My former boss, Gary Lineberry, a certified rocket scientist, was once asked: “How’s Lee doing in your old position?” His response, “Not only does he not know what day of the week it is, he can’t spell Wednesday.” God bless you Gary, for always telling truths.
My advice is that a degree in engineering, business, computer science or something completely unrelated provides several ways forward in aviation or another option, if flying doesn’t work out. Yes, I understand that you are going to be the greatest pilot of all time. But you have your plans and the Lord has his. Lose your physical and see the suggestion above. If you want to be a helicopter pilot, go see your friendly military recruiter. You can still attend U.S. Army flight school without a college degree, but I wouldn’t be surprised to see that change in the future.
If your first thought about the military is, “I could never put up with all the B.S. that being in the military would require,” then I would suggest a different career path. The path to a good job in the helicopter flying business is not easy. It’s not McDonalds; you don’t drive up to the window, order a Big Mac, and then drive to the next window and get your burger. Go ask pilots who have worked their way up through the civilian market and paid out of their own pocket to learn to fly. Cleaning grease traps at aforementioned “Mac’s house” to pay for flight lessons has halted the career of many a well-intentioned aspiring pilot. Usually a lot of time, effort and money come to naught. You make a commitment to the military; they allow you to earn a world class education.
Nobody says you have to make a career of the military, but who knows, you might like it. Someone might say, “But I could get killed flying for the military.” Choose helicopter flying as your career path and every day you go to work, the professionalism of you and those around you is what keeps you alive. Not false bravado, just the facts.
Back to why I suggest a degree. Beyond the loss of your flight physical, a degree gives you options. The engineering degree gives you a chance to consider becoming a test pilot. I have several friends that work for different OEMs in that capacity and they seem very happy. The business degree should be obvious; we are talking about the helicopter business, not a flying club. The computer science world touches every part of the helicopter industry now, and that’s not going to change.

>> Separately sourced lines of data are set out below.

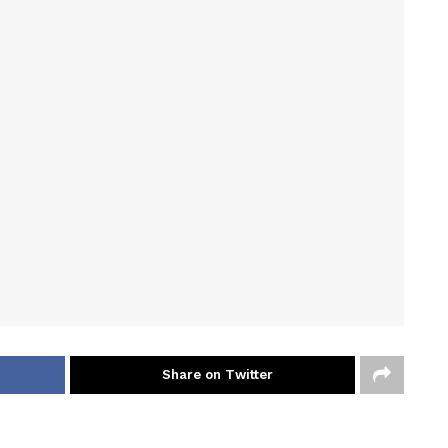
Share on Twitter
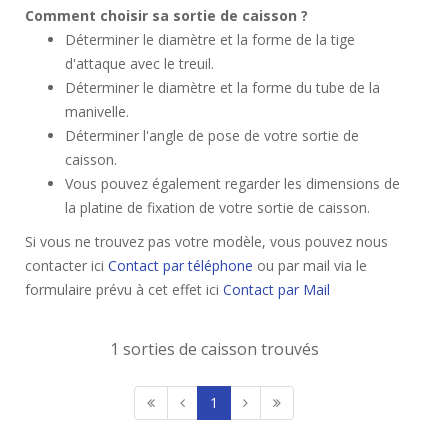
Comment choisir sa sortie de caisson ?
Déterminer le diamètre et la forme de la tige
d'attaque avec le treuil.
Déterminer le diamètre et la forme du tube de la
manivelle.
Déterminer l'angle de pose de votre sortie de
caisson.
Vous pouvez également regarder les dimensions de
la platine de fixation de votre sortie de caisson.
Si vous ne trouvez pas votre modèle, vous pouvez nous
contacter ici
Contact par téléphone
ou par mail via le
formulaire prévu à cet effet ici
Contact par Mail
1 sorties de caisson trouvés
1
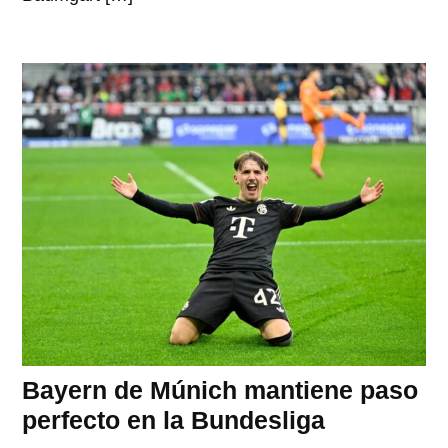
Bayern de Múnich mantiene paso
perfecto en la Bundesliga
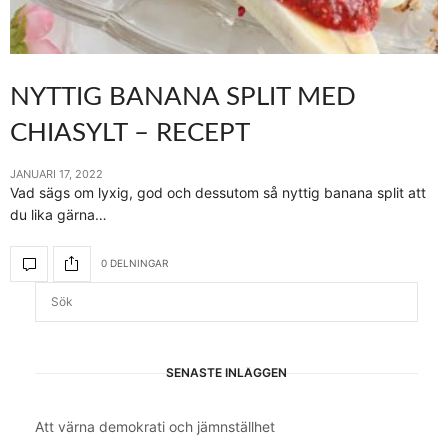
NYTTIG BANANA SPLIT MED
CHIASYLT – RECEPT
JANUARI 17, 2022
Vad sägs om lyxig, god och dessutom så nyttig banana split att
du lika gärna…
0 DELNINGAR
SENASTE INLÄGGEN
Att värna demokrati och jämnställhet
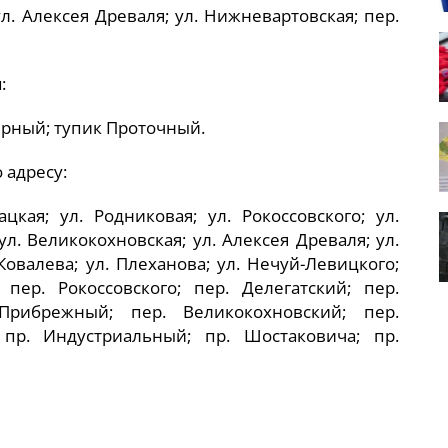
ул. Алексея Древаля; ул. Нижневартовская; пер.
:
ерный; тупик Проточный.
 адресу:
ацкая; ул. Родниковая; ул. Рокоссовского; ул.
л. Великокохновская; ул. Алексея Древаля; ул.
Ковалева; ул. Плеханова; ул. Нечуй-Левицкого;
 пер. Рокоссовского; пер. Делегатский; пер.
Прибрежный; пер. Великокохновский; пер.
 пр. Индустриальный; пр. Шостаковича; пр.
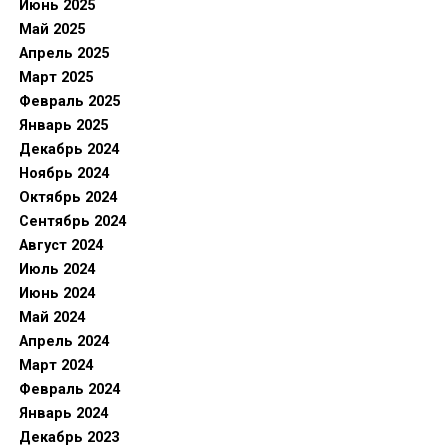
Июнь 2025
Май 2025
Апрель 2025
Март 2025
Февраль 2025
Январь 2025
Декабрь 2024
Ноябрь 2024
Октябрь 2024
Сентябрь 2024
Август 2024
Июль 2024
Июнь 2024
Май 2024
Апрель 2024
Март 2024
Февраль 2024
Январь 2024
Декабрь 2023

So let’s say you’re getting ready to graduate from military flight school and planning on a civilian career. What’s next? Your class position will dictate your choice of airframe. My suggestion—nobody flies Apaches in the civil world, so if you have a way to get in a slot that offers a lot of flying, take it. You need at least 1,500 hours coming out of the military into the civil world to really have a chance at a reasonably good first job. Take every opportunity that comes your way to get flight hours while in the military, and gaining flight time will never be easier.

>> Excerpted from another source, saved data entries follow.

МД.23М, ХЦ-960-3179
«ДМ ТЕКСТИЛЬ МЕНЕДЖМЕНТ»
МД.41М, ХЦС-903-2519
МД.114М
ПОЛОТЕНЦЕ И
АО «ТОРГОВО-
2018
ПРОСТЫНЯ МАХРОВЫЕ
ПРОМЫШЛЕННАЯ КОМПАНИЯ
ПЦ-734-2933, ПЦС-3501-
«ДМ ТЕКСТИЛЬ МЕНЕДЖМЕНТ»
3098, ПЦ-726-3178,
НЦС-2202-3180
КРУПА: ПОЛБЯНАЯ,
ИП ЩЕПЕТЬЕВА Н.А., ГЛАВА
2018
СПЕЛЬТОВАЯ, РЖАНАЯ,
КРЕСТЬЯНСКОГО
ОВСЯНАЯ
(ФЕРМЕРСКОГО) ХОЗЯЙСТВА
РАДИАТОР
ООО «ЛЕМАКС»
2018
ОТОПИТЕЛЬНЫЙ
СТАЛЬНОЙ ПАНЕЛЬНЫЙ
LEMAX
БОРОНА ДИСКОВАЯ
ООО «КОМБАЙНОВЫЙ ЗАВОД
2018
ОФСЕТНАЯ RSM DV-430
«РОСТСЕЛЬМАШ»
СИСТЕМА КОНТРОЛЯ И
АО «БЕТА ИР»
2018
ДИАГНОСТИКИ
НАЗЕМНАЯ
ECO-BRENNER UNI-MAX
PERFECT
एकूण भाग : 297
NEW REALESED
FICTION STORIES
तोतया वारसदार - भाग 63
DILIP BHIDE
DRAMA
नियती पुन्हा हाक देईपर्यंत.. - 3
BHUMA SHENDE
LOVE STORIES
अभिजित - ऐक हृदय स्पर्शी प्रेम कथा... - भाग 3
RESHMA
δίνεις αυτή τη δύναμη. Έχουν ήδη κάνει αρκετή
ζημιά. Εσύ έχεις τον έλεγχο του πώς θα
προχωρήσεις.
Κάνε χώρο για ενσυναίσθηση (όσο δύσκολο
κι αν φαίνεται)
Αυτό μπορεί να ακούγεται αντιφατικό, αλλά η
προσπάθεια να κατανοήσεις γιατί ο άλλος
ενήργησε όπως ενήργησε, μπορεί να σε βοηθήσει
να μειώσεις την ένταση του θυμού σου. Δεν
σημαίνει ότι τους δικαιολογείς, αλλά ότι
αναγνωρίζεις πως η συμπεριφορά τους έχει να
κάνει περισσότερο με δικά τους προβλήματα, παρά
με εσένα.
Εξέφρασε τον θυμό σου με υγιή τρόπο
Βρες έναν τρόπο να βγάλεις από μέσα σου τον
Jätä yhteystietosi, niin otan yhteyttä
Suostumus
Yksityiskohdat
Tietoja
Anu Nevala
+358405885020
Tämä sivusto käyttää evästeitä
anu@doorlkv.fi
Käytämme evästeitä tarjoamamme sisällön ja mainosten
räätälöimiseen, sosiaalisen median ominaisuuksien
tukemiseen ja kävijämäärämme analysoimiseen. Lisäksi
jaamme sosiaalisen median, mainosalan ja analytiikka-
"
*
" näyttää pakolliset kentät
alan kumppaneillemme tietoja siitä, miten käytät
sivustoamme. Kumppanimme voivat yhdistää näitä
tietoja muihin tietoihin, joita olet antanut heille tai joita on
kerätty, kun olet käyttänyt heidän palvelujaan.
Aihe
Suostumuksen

To take another step down the path towards a really good job, let’s talk about what I consider a good job. A good job is one that fulfills your need to feel like your skills make a difference. That might mean flying EMS for one person, or logging or the military for another; the point is there are a lot different ways to use a helicopter.

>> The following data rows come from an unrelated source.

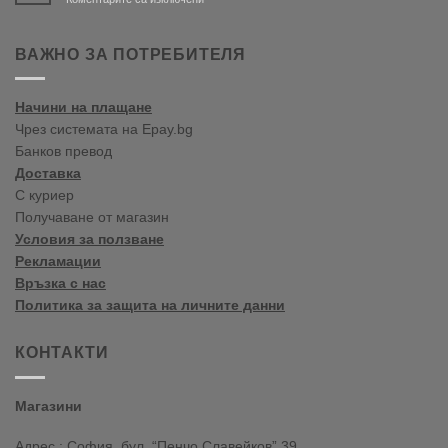
Bine
ați
venit
ВАЖНО ЗА ПОТРЕБИТЕЛЯ
în
blogul
vopselelor
Начини на плащане
Crown
Чрез системата на Epay.bg
Банков превод
Доставка
С куриер
Получаване от магазин
Условия за ползване
Рекламации
Връзка с нас
Политика за защита на личните данни
КОНТАКТИ
Магазини
Адрес : София, бул. “Пенчо Славейков” 39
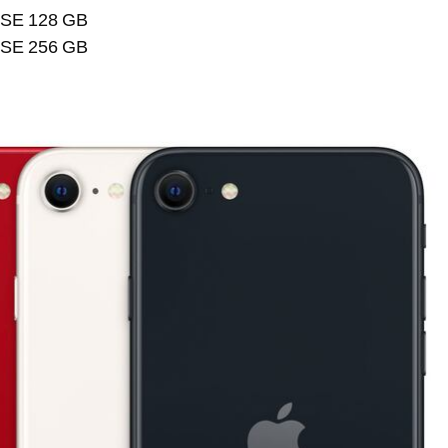
e SE 128 GB
e SE 256 GB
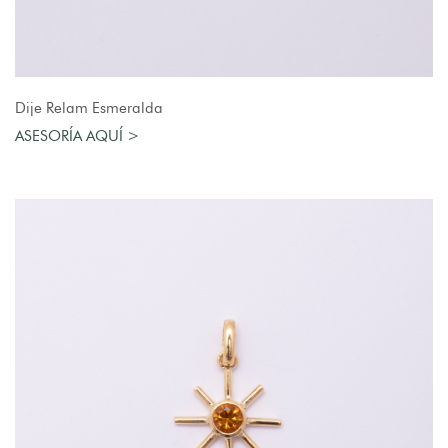
AGREGAR AL CARRO
Dije Relam Esmeralda
ASESORÍA AQUÍ >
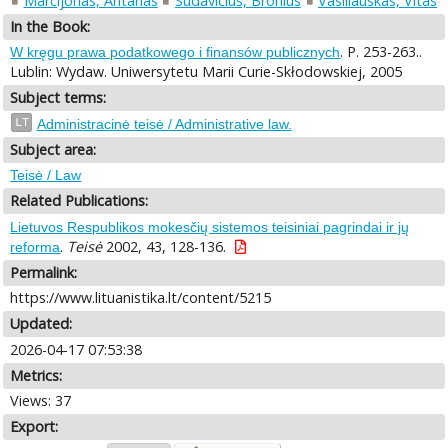
Marcijonas, Antanas
Sudavičius, Bronius
Vasiliauskas, Vitas
In the Book:
. P. 253-263..
W kręgu prawa podatkowego i finansów publicznych
Lublin: Wydaw. Uniwersytetu Marii Curie-Skłodowskiej, 2005
Subject terms:
LT
Administracinė teisė / Administrative law.
Subject area:
Teisė / Law
Related Publications:
Lietuvos Respublikos mokesčių sistemos teisiniai pagrindai ir jų
.
Teisė
2002, 43, 128-136.
reforma
Permalink:
https://www.lituanistika.lt/content/5215
Updated:
2026-04-17 07:53:38
Metrics:
Views: 37
Export:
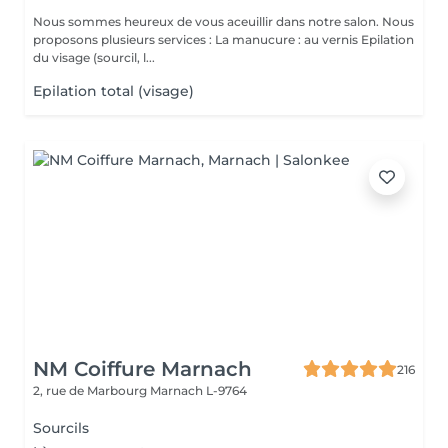
Nous sommes heureux de vous aceuillir dans notre salon. Nous
proposons plusieurs services : La manucure : au vernis Epilation
du visage (sourcil, l...
Epilation total (visage)
NM Coiffure Marnach
216
2, rue de Marbourg
Marnach L-9764
Sourcils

As a young pilot, try to find the specialty that suits you best and then find out what company or organization is the best at that mission. Then make it your purpose to secure a position with that organization. Do your homework on what they fly, what they require for new pilots, and then find out who their chief pilot is. Make an appointment with one of the organization’s senior pilots, tell them that you want to fly for them, and want to understand what to do to optimize that possibility. In my previous Chief Pilot position, several pilots visited us with this intent. We would always try to make time for them. The staff always remembered those pilots when they were interviewing for the job, but they still had to have the skill sets.